Светлана Дмитриевна была бездетной вдовой, женщиной нестарой, гладкой и, по всеобщему убеждению, бессердечной. Она была опытной медсестрой и бралась ухаживать за самыми тяжелыми больными – выжившими из ума стариками и старухами, которые мочились в штаны, если собственное дерьмо и набрасывались с ножницами на сиделку. Ишемия умело управлялась с безнадежными клиентами, твердой рукой доводила их до могилы, а потом забирала их квартиры или дома. Таково было единственное условие, которое она ставила родственникам: «Подпишите на меня дом – возьмусь за вашего доходягу». Доведенные до крайности люди соглашались.
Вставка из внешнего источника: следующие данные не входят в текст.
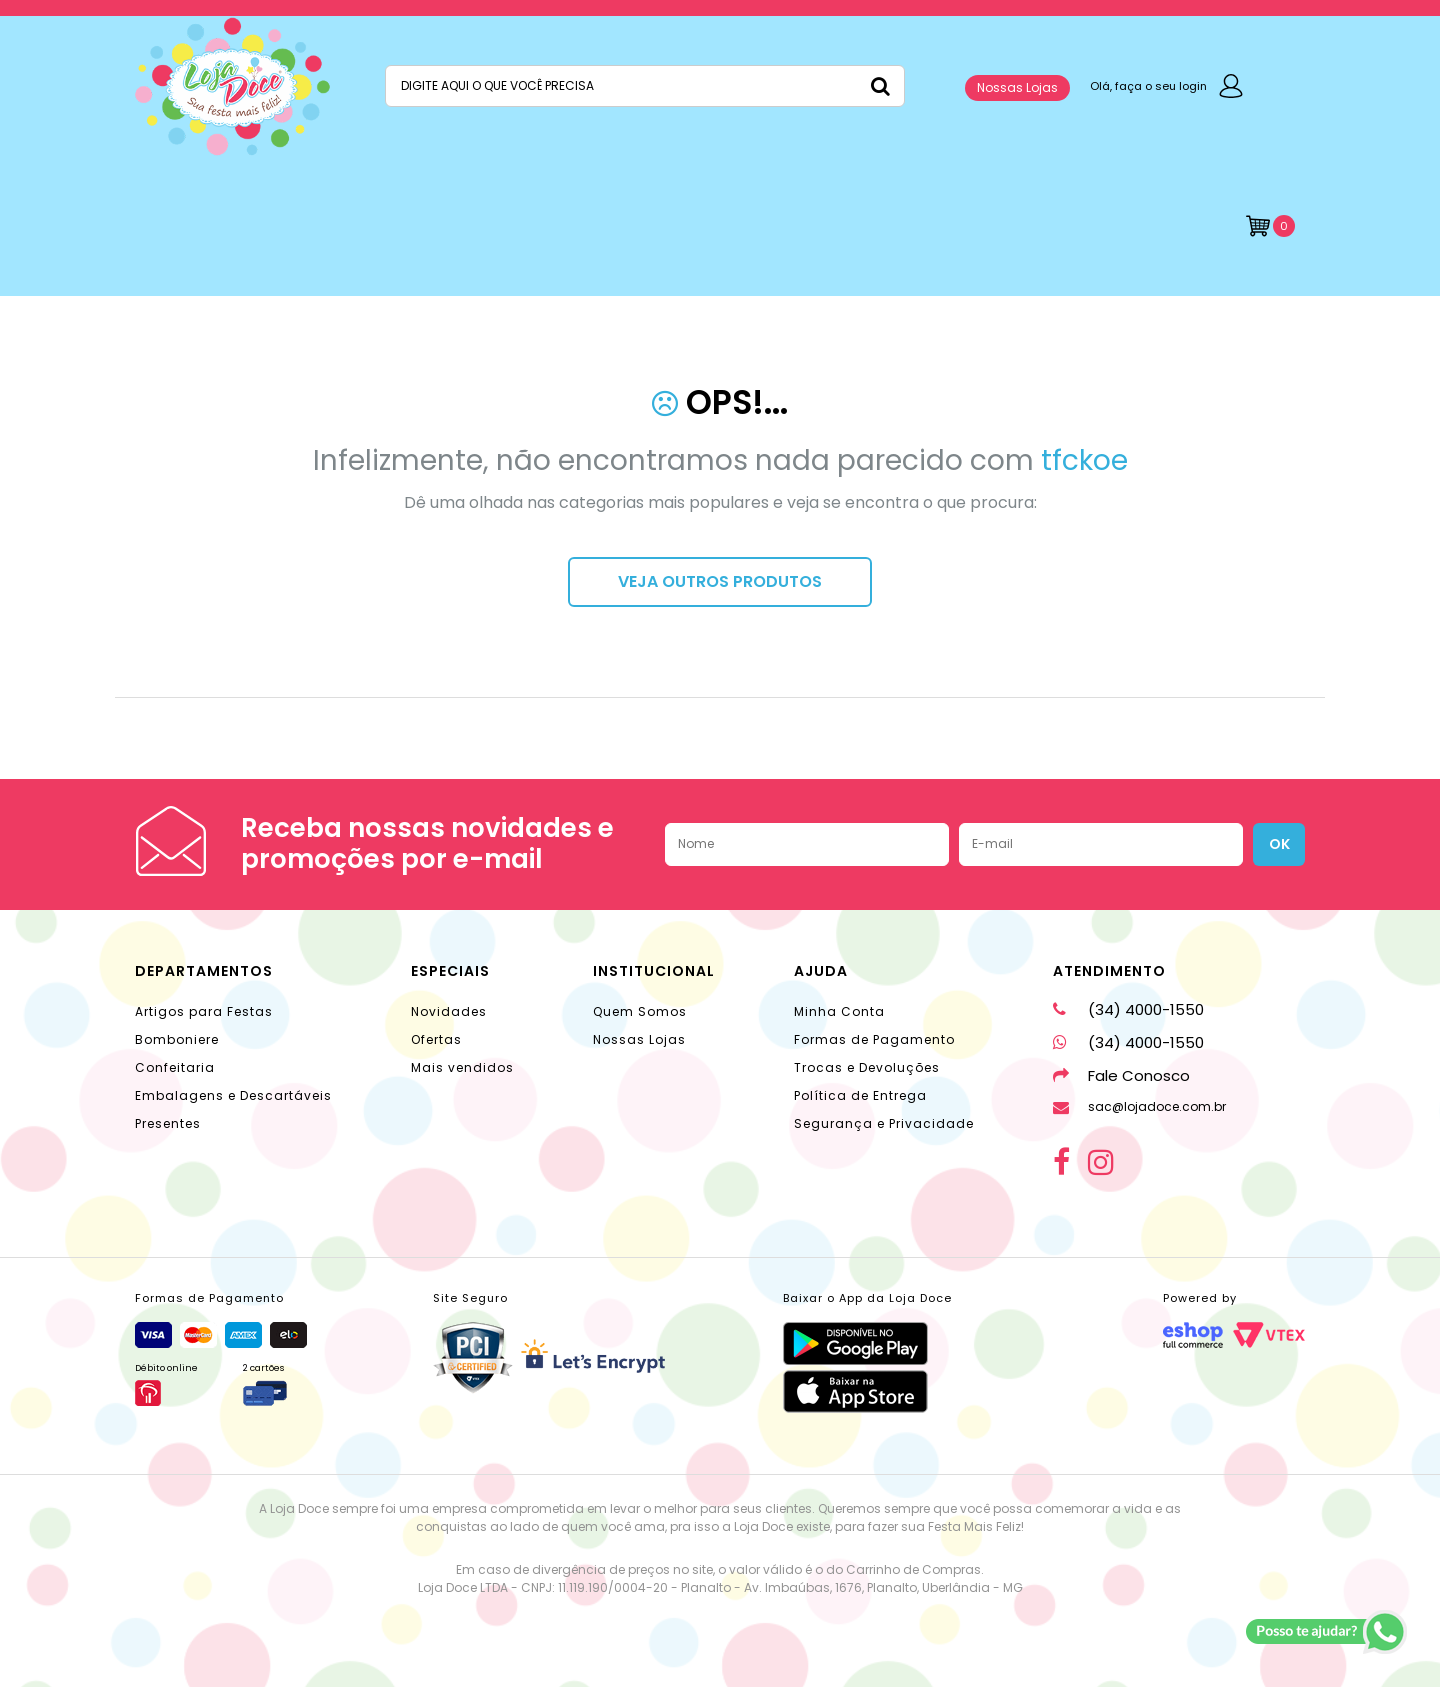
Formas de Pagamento (874, 1039)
Это, конечно, случалось редко, потому что дом или квартира для большинства были единственной надежной собственностью, но за десять лет бессердечной Ишемии все же удалось законно завладеть двумя домами и тремя квартирами, которые она придерживала, пока цена не вырастет. А цены росли что ни год, потому что Чудов, Кандауров, Жунгли становились все ближе к Москве.
Дышло-старший оказался очень трудным клиентом: до последних дней он сохранял твердую память и ясный ум. Он не мочился в штаны и не ел дерьмо, но за три с половиной года жизни под одной крышей со стариком Светлана Дмитриевна превратилась в щепку.
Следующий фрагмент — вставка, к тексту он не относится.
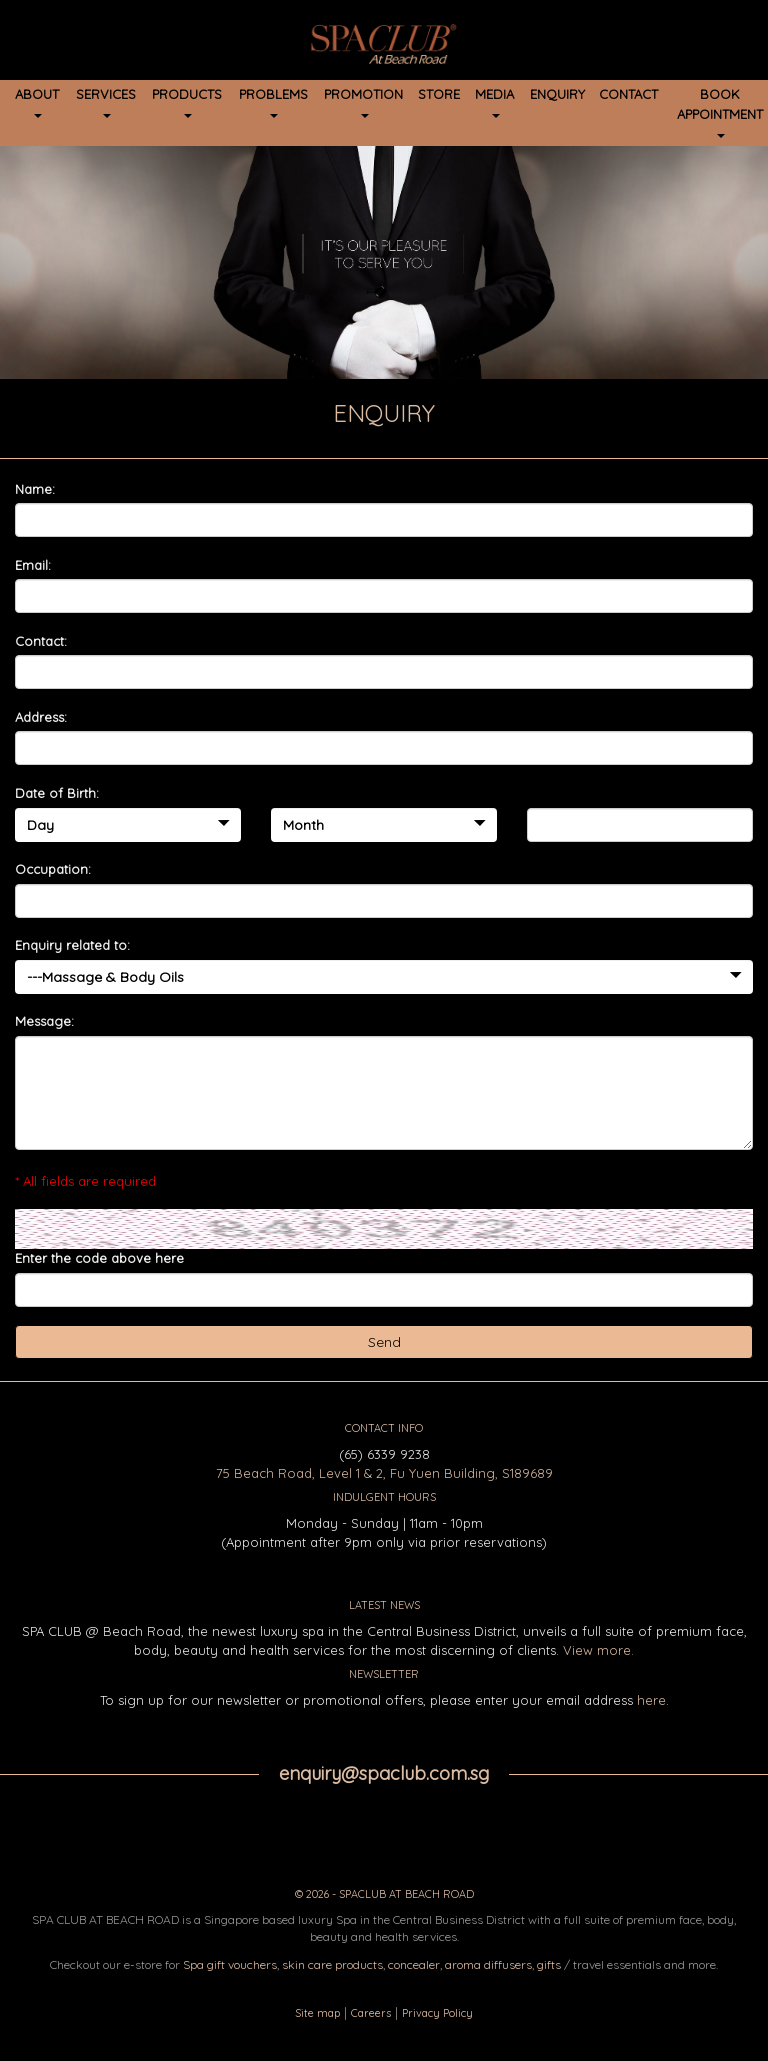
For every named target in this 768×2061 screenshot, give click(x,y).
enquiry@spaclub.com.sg (384, 1773)
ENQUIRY (557, 94)
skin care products (332, 1964)
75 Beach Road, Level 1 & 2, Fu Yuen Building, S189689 (384, 1473)
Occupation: (53, 869)
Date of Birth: (57, 793)
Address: (41, 717)
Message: (44, 1021)
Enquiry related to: (72, 945)
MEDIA (494, 102)
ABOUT (37, 102)
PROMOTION (363, 102)
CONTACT (628, 94)
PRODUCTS (187, 102)
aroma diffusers (488, 1964)
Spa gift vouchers (230, 1964)
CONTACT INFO (384, 1428)
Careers (371, 2013)
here (651, 1700)
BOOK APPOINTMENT (720, 112)
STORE (439, 94)
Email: (33, 565)
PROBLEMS (273, 102)
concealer (414, 1964)
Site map (317, 2013)
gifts (549, 1964)
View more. (598, 1650)
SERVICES (106, 102)
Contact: (41, 641)
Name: (35, 489)
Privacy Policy (437, 2013)
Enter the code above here (99, 1258)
Она, впрочем, не жаловалась, она вообще никогда не жаловалась и никогда не отступала от своих обязанностей: дом был прибран, обед приготовлен. Дышло-старший обихожен – чист, гладко выбрит, зол и весел, а часто и пьян. Светлана Дмитриевна выполняла все его просьбы и капризы, но вот водку ему она не покупала. Старик сам ходил в магазин за бутылкой, хотя часто при этом терял сознание и падал посреди улицы. Ишемия следовала за ним по пятам, потом взваливала старика на спину и относила домой – он висел на ней дохлой собакой, крепко сжимая в руках бутылку.
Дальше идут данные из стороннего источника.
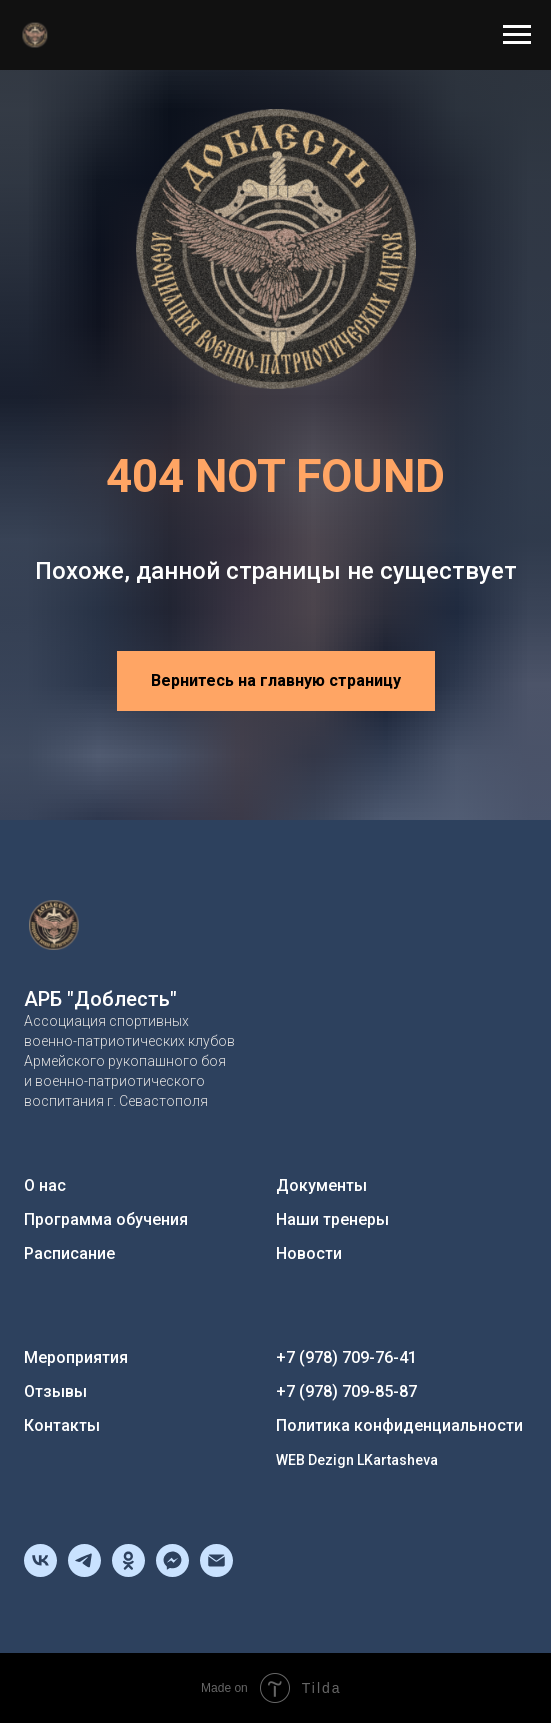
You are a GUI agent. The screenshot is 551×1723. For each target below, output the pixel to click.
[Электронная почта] (216, 1571)
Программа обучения (106, 1219)
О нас (45, 1185)
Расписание (69, 1253)
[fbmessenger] (172, 1571)
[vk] (40, 1571)
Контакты (62, 1425)
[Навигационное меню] (517, 35)
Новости (309, 1253)
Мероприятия (76, 1357)
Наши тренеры (332, 1219)
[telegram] (84, 1571)
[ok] (128, 1571)
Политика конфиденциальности (399, 1425)
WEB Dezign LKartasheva (357, 1460)
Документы (321, 1185)
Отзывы (55, 1391)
Самоотверженность Светланы Дмитриевны никого не удивляла: за три с половиной года дом Дышло вырос в цене с четырех миллионов до пятнадцати.
Но что удивило всех, так это ее беременность. Даже самые злые недоброжелатели считали ее женщиной какой угодно, но только не шалавой, а потому никто и не сомневался в том, что отцом будущего ребенка был старик Дышло. Перед смертью он никого не узнавал, лежал с закрытыми глазами, положив руку на живот Ишемии, и бормотал что-то невразумительное.
Через пять месяцев после его смерти Светлана Дмитриевна родила мальчика, которого назвали Семеном. Врачи не обнаружили у ребенка никаких отклонений – мальчик был крепким и рос здоровым.
Семен Семеныч часто разговаривал со Светланой Дмитриевной, навещая отца. Эта женщина ему нравилась – твердостью характера, уравновешенностью и прямотой. Его не смущало, что слова «жалость» или «любовь» напрочь отсутствовали в ее словаре. Он знал, что Ишемия не позволяла подопечным стариками распускать руки, а значит, она по доброй воле легла в постель с Дышло-старшим. Но ребенка-то она не хотела, и если бы не просьба Дышло-старшего, сделала бы аборт.
И вот это-то и поразило Семена Семеныча в самое сердце.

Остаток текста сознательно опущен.